Creo que la mirada de mi compañero, el miedo descarnado de su rostro, completó mi convicción de su honestidad. Mi propia voz se agudizó un poco cuando le pregunté qué hizo a continuación.
«Me di cuenta de que estaba atrapado como un arenque en salmuera y que solo había una salida. Tenía que morir. Si mis perseguidores sabían que estaba muerto, volverían a dormirse».
«¿Cómo lo conseguiste?».
«Le dije al hombre que me atendía que me encontraba muy mal y me maquillé para parecer muerto. No fue difícil, porque se me da bien disfrazarme. Luego conseguí un cadáver; en Londres siempre se puede conseguir un cadáver si sabes dónde buscarlo. Lo traje en un baúl en la parte superior de un carruaje de cuatro ruedas y tuve que pedir ayuda para subir a mi habitación. Verás, tenía que acumular algunas pruebas para la investigación. Me acosté y le pedí a mi criado que me preparara una bebida para dormir, y luego le dije que se marchara. Él quería llamar a un médico, pero yo le insulté y le dije que no soportaba las sanguijuelas. Cuando me quedé solo, empecé a falsificar el cadáver. Era de mi tamaño y juzgué que había muerto por exceso de alcohol, así que dejé algunas botellas por ahí. La mandíbula era el punto débil del parecido, así que la volé con un revólver. Supongo que mañana habrá alguien que jure haber oído un disparo, pero no hay vecinos en mi piso y pensé que podía arriesgarme. Así que dejé el cuerpo en la cama vestido con mi pijama, con un revólver sobre las sábanas y un desorden considerable a su alrededor. Luego me puse un traje que había guardado para casos de emergencia.
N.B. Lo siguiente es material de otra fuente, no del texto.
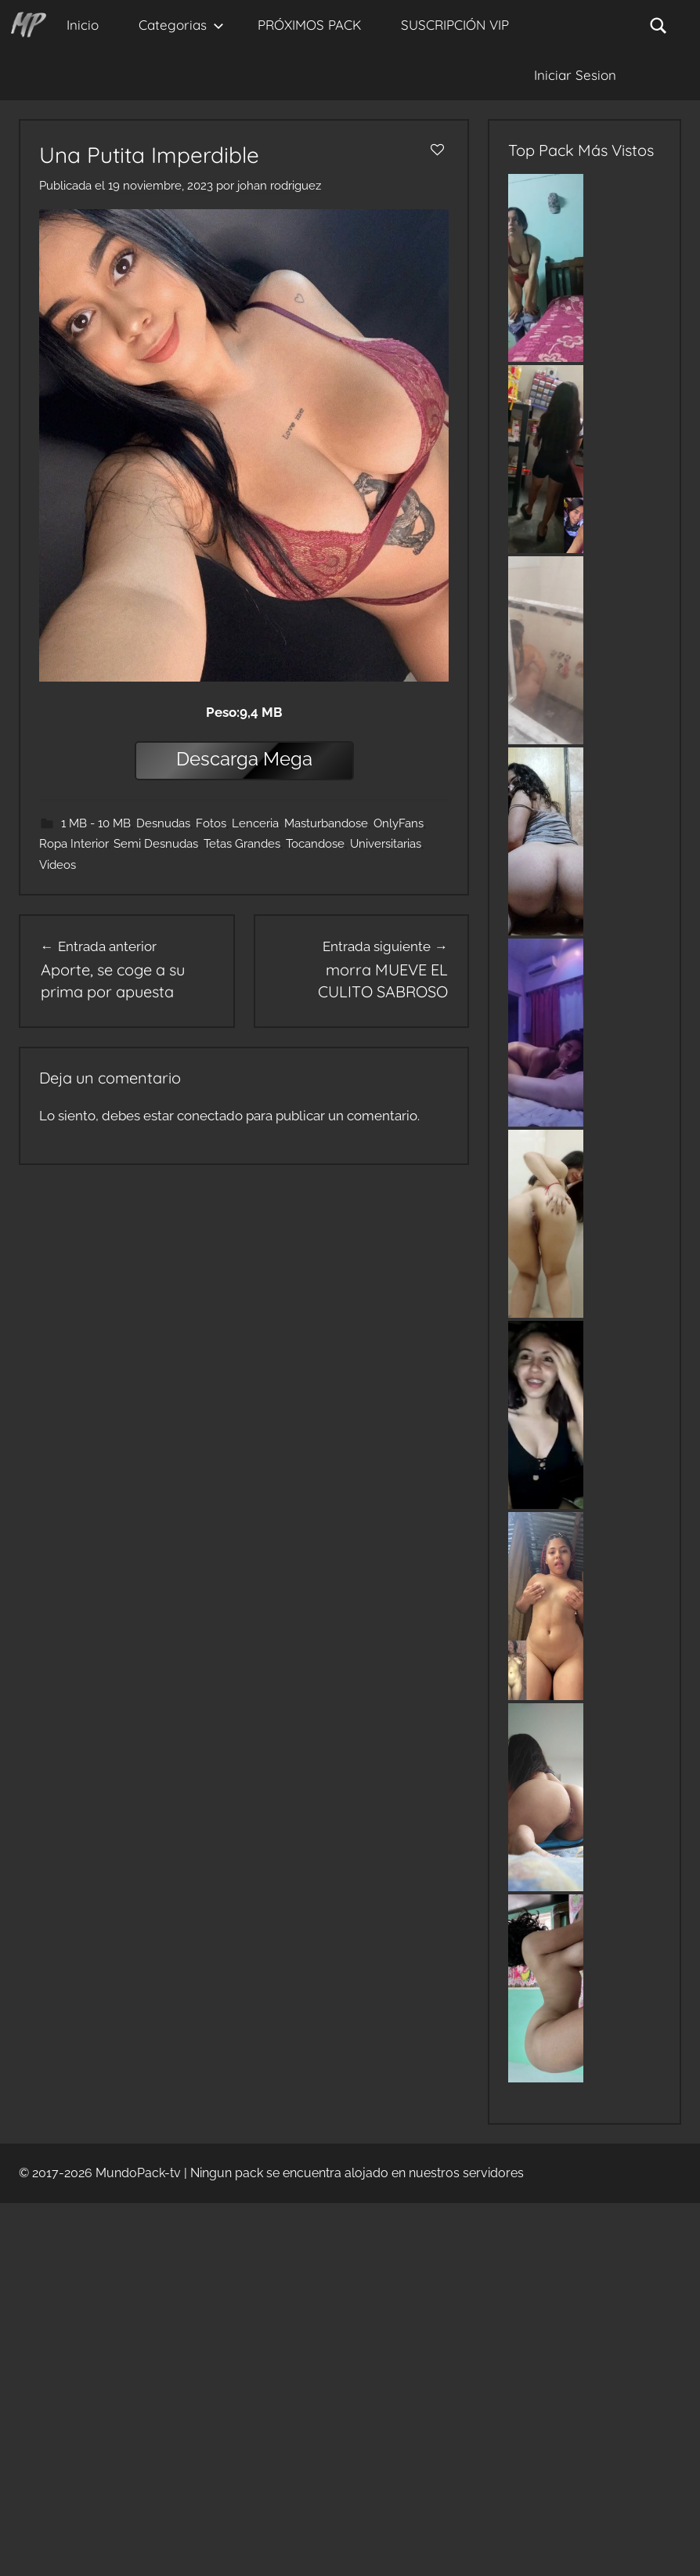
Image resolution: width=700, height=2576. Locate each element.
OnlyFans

No me atreví a afeitarme por miedo a dejar rastros y, además, no tenía ningún sentido intentar salir a la calle. Te había tenido en mi mente todo el día, y no parecía haber nada más que hacer que recurrir a ti. Te observé desde mi ventana hasta que te vi llegar a casa, y luego bajé las escaleras para encontrarme contigo... Ahí lo tienes, señor, supongo que sabes tanto como yo sobre este asunto.
Se sentó parpadeando como un búho, nervioso y, sin embargo, desesperadamente decidido. Para entonces, yo estaba bastante convencido de que me estaba diciendo la verdad. Era una historia de lo más descabellada, pero a lo largo de mi vida había oído muchas historias inverosímiles que habían resultado ser ciertas, y había adquirido la costumbre de juzgar al hombre más que a la historia. Si hubiera querido conseguir un lugar en mi piso para luego degollarme, habría inventado una historia más creíble.
«Dame tu llave», le dije, «y echaré un vistazo al cadáver. Disculpa mi cautela, pero tengo que verificar algunas cosas si puedo».
Él negó con la cabeza con tristeza. —Sabía que me lo pedirías, pero no la tengo. Está en mi llavero, en el tocador. Tuve que dejarla atrás, porque no podía dejar ninguna pista que despertara sospechas. Los caballeros que me persiguen son ciudadanos muy perspicaces. Tendrás que confiar en mí por esta noche, y mañana tendrás pruebas suficientes del asunto del cadáver».
Lo pensé durante un instante. «De acuerdo. Confiaré en ti por esta noche. Te encerraré en esta habitación y me quedaré con la llave. Solo una cosa, señor Scudder. Creo que eres honesto, pero si no lo eres, te advierto que soy bastante hábil con las armas».
«Claro», dijo, levantándose con brío. «No tengo el privilegio de saber tu nombre, señor, pero déjame decirte que eres un hombre honrado. Te agradecería que me prestaras una navaja».